Jim Stacey

My
family dates back on the river Thames as Lightermen for several hundred years.
You could only be a Lighterman if your father or uncle were, it had to be
within the family. Boys were apprenticed at 14, for 7 years until 21. They
were bound apprenticed to their fathers.
When
I left school at 16 my father was determined that I should not become a lighterman
- it was a hard tough job, and he thought I should get a job elsewhere - but
I wanted to continue the family tradition. I served a five year apprenticeship,
which meant I didn’t become a freeman until I was 22, I was then bound to
my father and then served two years in the company of a freeman or a qualified
lighterman. You have to be with them at all times to learn of the dangers
of the Thames, the tides the currents.
After two years - you then go before a board of governors, the Waterman’s
board at St Mary’s at Hill, where you are given a verbal test on tide sets,
navigation, the bridges. One of the tests you have to do is row a barge, or
drive a barge as it is called, and that means putting a barge into the currents
of the Thames which will take it up or down and through the bridges. And you
don’t really row, you guide it so the tide carries it in the current that
takes you up the canals.
After you pass your first year you then need to pass a two year test,
and then you go on to complete your apprenticeship gaining the experience
and knowledge of navigation, barges, sound and light signals.

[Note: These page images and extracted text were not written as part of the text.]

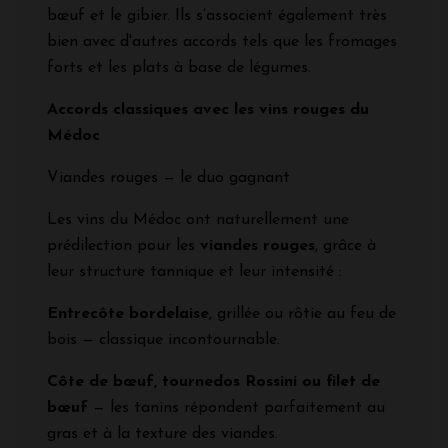
bœuf et le gibier. Ils s’associent également très
bien avec d'autres accords tels que les fromages
forts et les plats à base de légumes.
Accords classiques avec les vins rouges du
Médoc
Viandes rouges — le duo gagnant
Les vins du Médoc ont naturellement une
prédilection pour les
viandes rouges
, grâce à
leur structure tannique et leur intensité :
Entrecôte bordelaise
, grillée ou rôtie au feu de
bois — classique incontournable.
Côte de bœuf, tournedos Rossini ou filet de
bœuf
— les tanins répondent parfaitement au
gras et à la texture des viandes.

This trains you to navigate barges in the tidal waters of the Thames right
down to the Moor and the Medway, the canals the tributaries, and where ever
there was water, you took a barge. Before you could go up the canal, the lockkeeper
would dip the barge, which meant a piece of wood at a right angle which would
go down the side and under your barge and up to the water line to see how
deep the barge was in the water - because the Grand Union canal is quite shallow
and to stop the barge hitting the ground and getting stuck on a mud bank which
would do all sorts of damage. Once that was done, it was in the lock, wind
up the slackers. And you would rise up and open the gate manually and then
down would come the horse with the driver and put his line out and the horse
would be way up the towpath with the driver. You’d be on the tiller and you
would steer the barge up to the various locks that you were going through,
and particularly on the Grand Union canal because it is very steep river and
you go through many locks and in certain places, like Camden Town for instance
as you come out of one lock you virtually travel about two -three barge lengths
and you come to another lock .
Every
sort of cargo imaginable came into London’s docks - from fresh food, meat,
butter, cheese - to old iron, and old timber, grain, wheat, all carried in
various forms and ways, and so much of it went over the side, as we called
it. If it went up to the warehouses and on to the barges it was called quayside,
and it went to the other side - on to the barges and it was called going overside.
Then it would be taken from the docks or from the ships on the Thames which
would lay by a buoy or anchor and the dockers would unload it over the side
onto the barges. You would then take the cargo on the barge to the factory.
Heinz Beans was a company I worked for. We used to unload the ships in Victoria dock, haricot beans and take the beans to the factory and they turned them into tins of baked beans. Then we would re-load the barge with cases of Heinz Baked beans which we would then take them to the docks and export them to Africa, Australia, Far East.